Like I said, I wasn't pregnant so cant help on that front but basically don't be afraid to contact the police or his superiors in the RAF.

You're not banning contact but he needs to prove that he is stable and mature enough to be around your child once its born, which anyone would agree is a fair enought thing to ask!

Lottieloulou Sat 06-Aug-11 08:51:52

Message withdrawn at poster's request.

solidgoldbrass Sat 06-Aug-11 09:08:09

Good luck. DO NOT feel guilty, you do not owe this man a relationship with you and what relationship he has with his DC depends on his behaviour.
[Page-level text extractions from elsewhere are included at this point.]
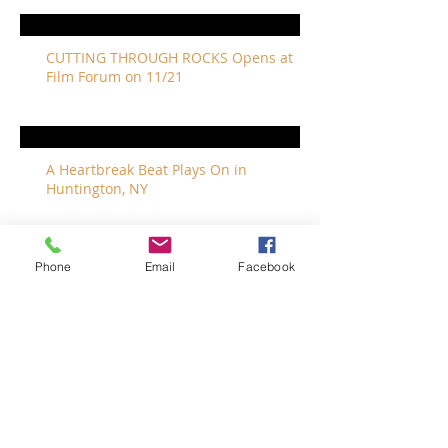
CUTTING THROUGH ROCKS Opens at
Film Forum on 11/21
A Heartbreak Beat Plays On in
Huntington, NY
Phone
Email
Facebook
The Revivalists Bring a New Orleans
Vibe to Long Island
The Who with Special Guest Feist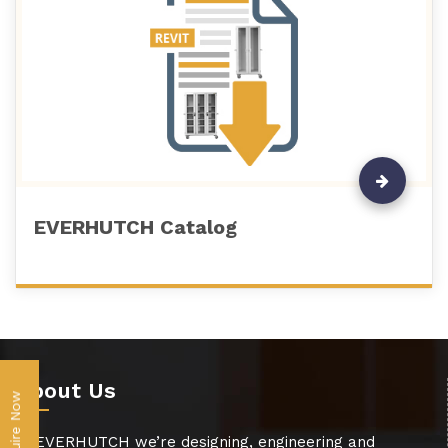
EVERHUTCH Catalog
About Us
Inquire Now
At EVERHUTCH we’re designing, engineering and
You were not wrong or unreasonable to dump him, and you have tried to be fair ever since.

DuelingFanjo Sat 06-Aug-11 09:14:40

In my experience the normal thing would be for the father to go to the scans but not the midwife appointments (They are boring) and I thin it is oerfectly normal for you to not want him tere near the birth.

His behaviour is very extreme and scary, though I can see why he feels a little scared by the fact that someone he was only with a few weeks is now going to have his baby - that's probably why he's claiming the baby isn't his.

His behaviour needs recording and reporting so I would follow the advice already given. Though could you try mediation of some kind if you ant him to play a role in your child's life?

FabbyChic Sat 06-Aug-11 09:24:13

You should really endeavour to bring up this baby financially alone. It is your child and you are choosing to have it without a partner in your life.

I managed to bring up two children for 18 years without financial support from elsewhere.

Work out your finances without factoring any maintenance from him and use that as a guideline on what you will have to live on.

Then whatever he gives you will be a bonus.